Pacte Dutreil : transmettre son entreprise familiale avec 75 % d’exonération sur les droits
Sommaire
- À quoi sert le Pacte Dutreil et qui peut en bénéficier ?
- Les quatre conditions cumulatives à respecter
- L’engagement réputé acquis
- Combien vous économisez : trois cas chiffrés
- Cumuls et articulations
- Les cinq pièges qui font perdre l’exonération
- Questions fréquentes
- Pour aller plus loin
Transmettre sans Pacte Dutreil une PME valorisée 3 millions d’euros à un enfant peut coûter plusieurs centaines de milliers d’euros de droits. Avec le Pacte Dutreil, la même opération devient nettement plus supportable : la valeur taxée est réduite de 75 %. Ce dispositif, codifié à l’article 787 B du Code général des impôts, est l’un des outils les plus puissants de la fiscalité française pour les transmissions d’entreprises familiales.
Encore faut-il en respecter toutes les conditions. Le Pacte Dutreil n’est pas une case à cocher : c’est un engagement de moyen et long terme qui suppose une anticipation, une formalisation rigoureuse et un suivi pluriannuel. Une erreur dans la chaîne, et l’exonération est remise en cause rétroactivement.
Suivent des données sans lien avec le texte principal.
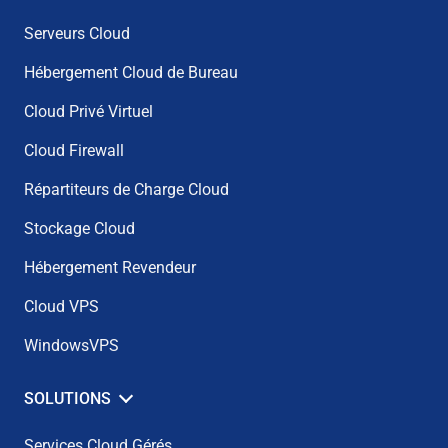
Serveurs Cloud
Hébergement Cloud de Bureau
Cloud Privé Virtuel
Cloud Firewall
Répartiteurs de Charge Cloud
Stockage Cloud
Hébergement Revendeur
Cloud VPS
WindowsVPS
SOLUTIONS
Services Cloud Gérés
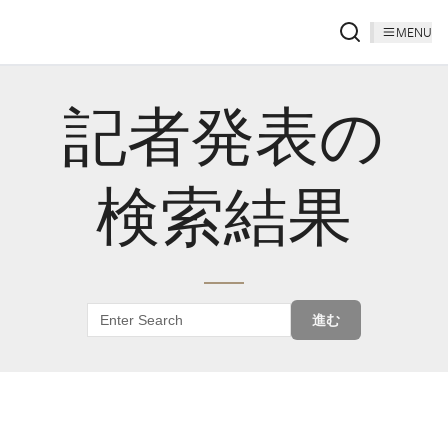
MENU
記者発表の
検索結果
進む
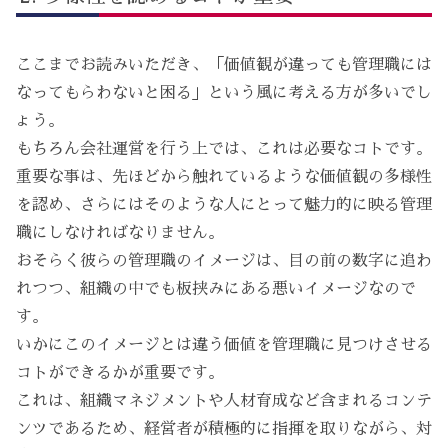
ここまでお読みいただき、「価値観が違っても管理職には
なってもらわないと困る」という風に考える方が多いでし
ょう。
もちろん会社運営を行う上では、これは必要なコトです。
重要な事は、先ほどから触れているような価値観の多様性
を認め、さらにはそのような人にとって魅力的に映る管理
職にしなければなりません。
おそらく彼らの管理職のイメージは、目の前の数字に追わ
れつつ、組織の中でも板挟みにある悪いイメージなので
す。
いかにこのイメージとは違う価値を管理職に見つけさせる
コトができるかが重要です。
これは、組織マネジメントや人材育成など含まれるコンテ
ンツであるため、経営者が積極的に指揮を取りながら、対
France Pro Conseil intervient en amont des dossiers de transmission familiale, au stade où la valorisation et le scénario fiscal se construisent. Cet article fait la synthèse opérationnelle du dispositif : les quatre conditions à respecter, les trois cas chiffrés qui parlent, les sept pièges fréquents. Pour la rédaction technique des engagements et la coordination avec votre notaire et votre fiscaliste, c’est une autre étape, en aval.
Pacte Dutreil : à quoi sert ce dispositif et qui peut en bénéficier ?
Le Pacte Dutreil est codifié aux articles 787 B (sociétés) et 787 C (entreprises individuelles) du Code général des impôts. Sa fonction : permettre la transmission à titre gratuit d’une entreprise (par donation ou par succession) en bénéficiant d’une exonération de 75 % de la valeur taxable.
Concrètement, seuls 25 % de la valeur des titres transmis entrent dans l’assiette des droits de mutation à titre gratuit. Le barème reste celui de droit commun (5 % à 45 % en ligne directe), mais il s’applique sur une assiette divisée par quatre.
Le dispositif ne concerne que les transmissions à titre gratuit : donation ou succession. Il ne s’applique pas aux cessions à titre onéreux, qui relèvent d’autres mécanismes que nous traitons dans notre page sur l’exonération de la plus-value lors d’une vente. La confusion entre ces deux logiques (à titre onéreux et à titre gratuit) est une erreur fréquente, comme nous l’expliquons dans nos conseils aux vendeurs.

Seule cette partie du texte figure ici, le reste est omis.